In summary, during Phantom Foot or Slip-Catch injury mechanisms where the abduction vector that generates Valgus-torque is greater than the pure-BIAD vector and where torque about the tibia is almost nil, lateral heel release has the capacity to mitigate strain across the ACL in a way that voids any possibility of inadvertent pre-release vertically at the toe. Injury mechanisms that are predominantly-BIAD need vertical toe release to resolve strain across the ACL. However, again, only 8% to 15% of all skiing knee injuries are thought to be a result of the predominantly-BIAD mode — and more importantly, from a dirty-finger-nails perspective — when is tibia torque 'pure'? When is forward release 'pure'? Resultant tibia-torque plus bending moment are resolved, practically-speaking, by the toe's AFD (in concert with whichever mechanism, toe or heel, that has the least entropy). Here also, a low-friction boot-binding interface on the heel pad resolves combined abduction forces (converted to valgus torque) and BIAD bending moments — via lateral heel release, though of course, there is always a rise in the peak resultant lateral heel release that's a function of the coefficient of friction of the interface materials on the heel pad and [materials and geometry of the] boot sole. :) Hence, lessons learned from the SE3 seem transferable ... and that is another reason why my button says, "Don't Ask Me About The SE3".
Lastly, any toe that offers vertical toe release in the presence of ACL-injury-producing BIAD loading might consider also aligning its pivot (the pivot that allows vertical toe release) to be placed 'above' the line of action of the vector generated by the incompressability of the boot-sole during ski-flex and by the horizontal component of the vector generated from the ski's tip — in order to decouple innocuous longitudinal shear-loads from the binding's vertical release mode. :) This principle should be / is / transferable to the other modes of release, too.
(( Yes, I worked in a "marketing department 25-years ago" but I was also in my 20's then — and, yes :) I am an engineer, too :) The Germans have no problem with engineers who are also practicing marketing management. ))
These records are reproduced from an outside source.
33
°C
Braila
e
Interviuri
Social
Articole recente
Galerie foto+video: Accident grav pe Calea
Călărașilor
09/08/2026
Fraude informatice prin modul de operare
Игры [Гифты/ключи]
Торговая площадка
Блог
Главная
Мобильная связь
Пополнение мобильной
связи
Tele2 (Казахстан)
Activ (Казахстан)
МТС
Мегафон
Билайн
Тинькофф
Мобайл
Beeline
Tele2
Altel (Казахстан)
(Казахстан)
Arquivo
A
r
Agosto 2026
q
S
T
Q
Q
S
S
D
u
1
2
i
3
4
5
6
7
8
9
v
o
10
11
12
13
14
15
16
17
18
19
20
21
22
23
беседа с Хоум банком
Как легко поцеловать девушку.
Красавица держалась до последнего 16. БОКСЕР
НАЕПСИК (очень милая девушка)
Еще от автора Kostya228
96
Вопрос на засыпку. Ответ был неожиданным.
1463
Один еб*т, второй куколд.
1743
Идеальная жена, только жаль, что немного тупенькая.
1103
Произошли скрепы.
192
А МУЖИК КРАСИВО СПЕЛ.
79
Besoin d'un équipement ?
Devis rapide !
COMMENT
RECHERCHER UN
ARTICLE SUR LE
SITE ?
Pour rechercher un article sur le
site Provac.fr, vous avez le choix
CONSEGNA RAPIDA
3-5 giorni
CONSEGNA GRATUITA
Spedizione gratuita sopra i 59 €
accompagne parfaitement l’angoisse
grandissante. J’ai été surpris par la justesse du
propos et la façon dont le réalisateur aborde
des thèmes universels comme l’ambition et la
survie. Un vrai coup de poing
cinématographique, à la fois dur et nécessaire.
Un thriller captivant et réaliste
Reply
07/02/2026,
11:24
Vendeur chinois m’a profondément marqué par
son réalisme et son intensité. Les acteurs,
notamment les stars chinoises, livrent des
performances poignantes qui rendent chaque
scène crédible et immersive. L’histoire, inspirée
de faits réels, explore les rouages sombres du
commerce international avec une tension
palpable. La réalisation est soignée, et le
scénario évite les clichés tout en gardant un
Cubco ( poor Mitch & Joe ) and Burt ( poor B.W. & Tippy ) are classic examples of 'forgetting' about the basic principles of functional-decoupling (pls see 'The Principles of Design' by Nam Suh, MIT Press). In both of these designs, lateral toe release is heavily cross-linked to vertical toe release = massive pre-release. These bindings were advertised as "safer", when in fact, they were far less safe because one had to crank-up the release adjustments to attempt to not pre-release, thereby negating the very thing they set-out to do. These designs exhibit classic examples of marketing people playing 'engineer'. :( How dangerous! When velocity is real, pre-release in front of a lift tower or tree is far worse than no-release (obviously — sorry). These designs were so cross-linked (non-decoupled) that it was impossible for just about any skier to stay in them. But they shipped them anyway, without having gone through a process of pre-shipment testing that involved properly informed beta testers, perhaps thinking along the lines of — "when 'cash-flow' variances exceeded budget and when quarterly returns were more important than long-term valued customers, then to heck with testing, let's ship and invoice" Hmmmm ?? Well, they might have met short-term cash-flow — but what about their long-term customers? These guys went out-of-business because their designs were fundamentally flawed. We learned lessons from these examples. Why repeat these same lessons at the expense of those who already knew these lessons? Real product problems must be fully resolved — immediately and decisively — when recognized. Retention (overall retention) must function even with new modes of release (per today's, "standard industry practice") even when the seemingly smallest design changes are made —— and especially when new modes of release rely upon non-standardized boot-interfaces. The SE3 toe decoupled these two release modes (lateral at the toe and vertical at the toe) with its independent mechanisms as does another binding's design concept, in which the other design's toe AND heel NEVER release laterally, together — due to the simple rules of vector-addition — and that is one of several reasons why it does not pre-release inadvertently.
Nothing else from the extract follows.